▶ Task to complete
Scan the entries below and extract each line with the word "avvengono" in it.

[Saved entries]
[Start of Attachment]

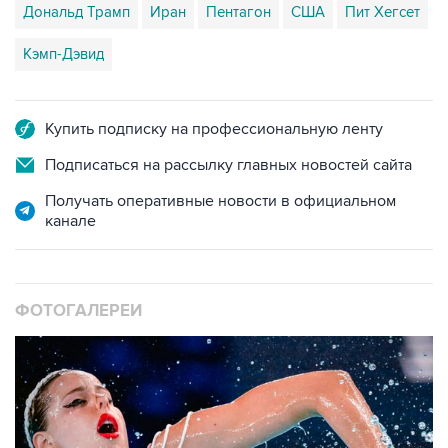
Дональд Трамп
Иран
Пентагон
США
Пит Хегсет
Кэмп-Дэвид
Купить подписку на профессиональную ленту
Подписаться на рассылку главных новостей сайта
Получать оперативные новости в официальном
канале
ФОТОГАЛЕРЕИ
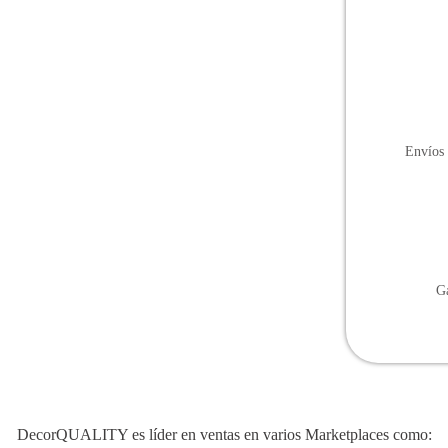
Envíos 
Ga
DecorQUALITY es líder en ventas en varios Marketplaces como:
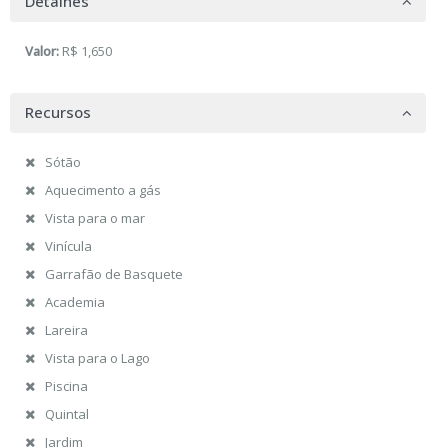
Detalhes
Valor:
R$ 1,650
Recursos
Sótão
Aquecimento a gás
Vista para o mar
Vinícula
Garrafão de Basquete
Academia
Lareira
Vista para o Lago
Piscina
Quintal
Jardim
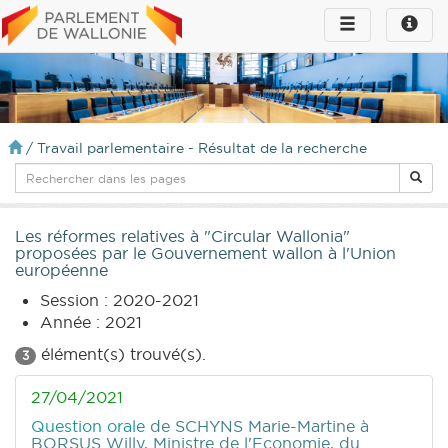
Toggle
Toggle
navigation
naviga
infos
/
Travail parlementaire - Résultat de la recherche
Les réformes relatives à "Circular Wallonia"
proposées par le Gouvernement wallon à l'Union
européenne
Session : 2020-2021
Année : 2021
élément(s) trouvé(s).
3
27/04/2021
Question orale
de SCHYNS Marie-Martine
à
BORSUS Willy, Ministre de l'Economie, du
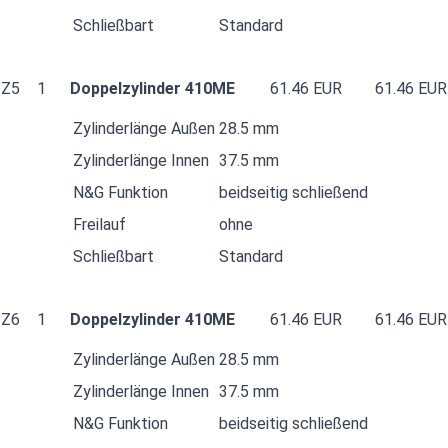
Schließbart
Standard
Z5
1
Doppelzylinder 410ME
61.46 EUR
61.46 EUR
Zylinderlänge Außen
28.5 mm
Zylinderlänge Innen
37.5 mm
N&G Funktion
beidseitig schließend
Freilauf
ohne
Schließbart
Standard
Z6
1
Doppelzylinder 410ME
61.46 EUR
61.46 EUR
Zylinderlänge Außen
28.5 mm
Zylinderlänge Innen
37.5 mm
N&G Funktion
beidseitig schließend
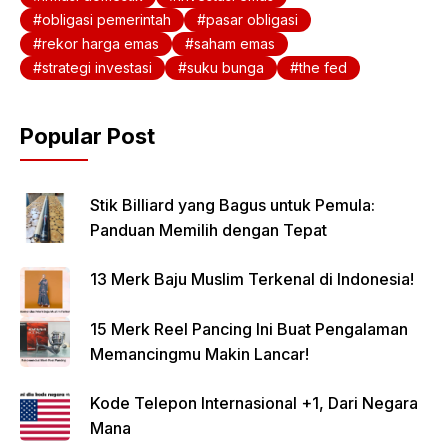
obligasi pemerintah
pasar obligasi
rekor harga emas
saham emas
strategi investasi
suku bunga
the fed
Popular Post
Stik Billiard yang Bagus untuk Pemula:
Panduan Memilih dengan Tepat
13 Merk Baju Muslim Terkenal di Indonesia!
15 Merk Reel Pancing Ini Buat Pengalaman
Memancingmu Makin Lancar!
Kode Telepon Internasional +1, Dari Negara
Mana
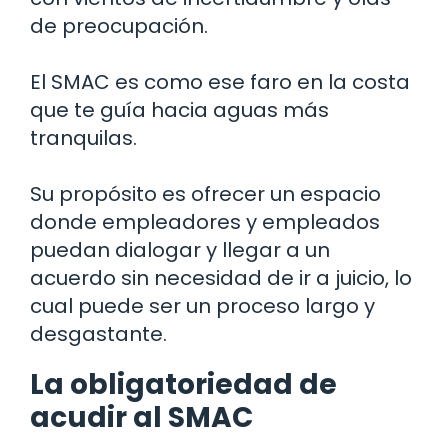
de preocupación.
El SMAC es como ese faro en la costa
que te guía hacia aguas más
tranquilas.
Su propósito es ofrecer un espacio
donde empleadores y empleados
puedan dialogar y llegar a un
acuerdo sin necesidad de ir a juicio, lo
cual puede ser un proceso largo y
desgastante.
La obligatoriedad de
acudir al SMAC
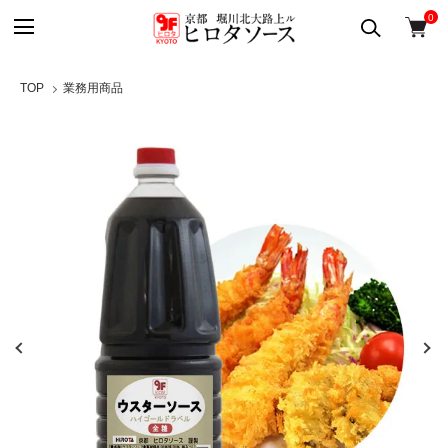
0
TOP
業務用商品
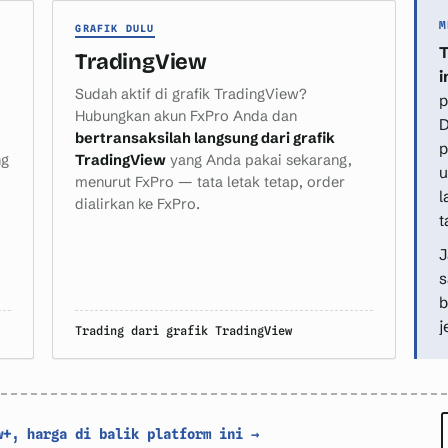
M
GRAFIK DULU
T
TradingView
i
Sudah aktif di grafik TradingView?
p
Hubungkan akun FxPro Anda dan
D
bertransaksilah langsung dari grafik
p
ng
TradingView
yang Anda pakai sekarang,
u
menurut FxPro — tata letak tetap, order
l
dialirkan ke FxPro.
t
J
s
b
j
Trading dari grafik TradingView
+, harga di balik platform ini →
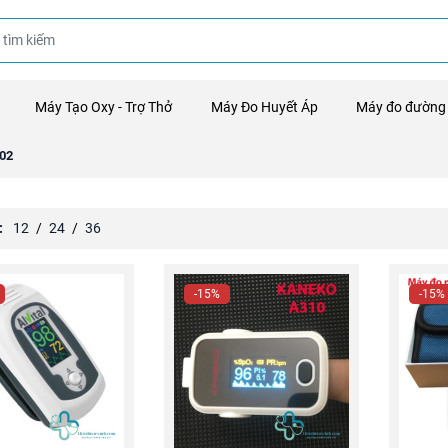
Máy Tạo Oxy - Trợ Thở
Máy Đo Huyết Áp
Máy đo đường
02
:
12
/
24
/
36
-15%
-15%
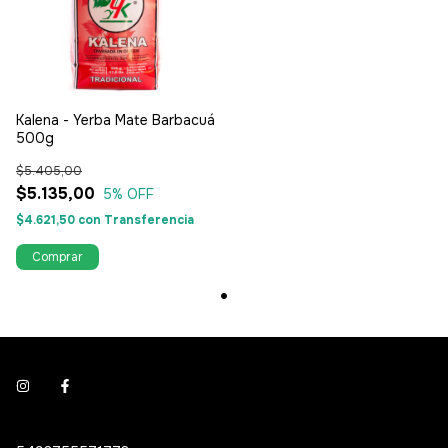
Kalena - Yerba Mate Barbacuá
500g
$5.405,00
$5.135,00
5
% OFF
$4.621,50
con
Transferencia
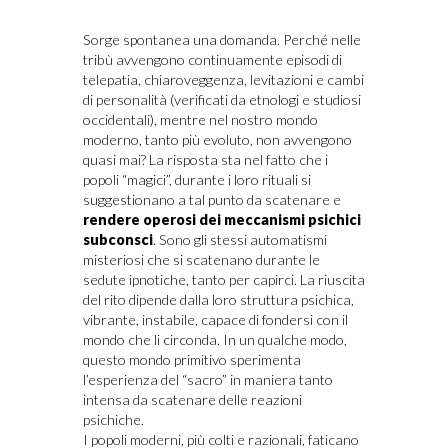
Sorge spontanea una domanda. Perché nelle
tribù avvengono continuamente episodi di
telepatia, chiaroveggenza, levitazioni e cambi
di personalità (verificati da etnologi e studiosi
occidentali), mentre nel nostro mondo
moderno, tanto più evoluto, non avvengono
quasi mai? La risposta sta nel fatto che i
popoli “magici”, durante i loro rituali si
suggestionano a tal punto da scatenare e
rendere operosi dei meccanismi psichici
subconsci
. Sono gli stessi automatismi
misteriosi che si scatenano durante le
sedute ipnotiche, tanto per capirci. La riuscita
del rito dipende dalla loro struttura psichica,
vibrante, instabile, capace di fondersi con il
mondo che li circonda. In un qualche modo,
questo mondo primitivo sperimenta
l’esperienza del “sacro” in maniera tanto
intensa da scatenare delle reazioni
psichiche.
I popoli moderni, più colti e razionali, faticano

[End of Attachment]

▶ Output
tribù avvengono continuamente episodi di
moderno, tanto più evoluto, non avvengono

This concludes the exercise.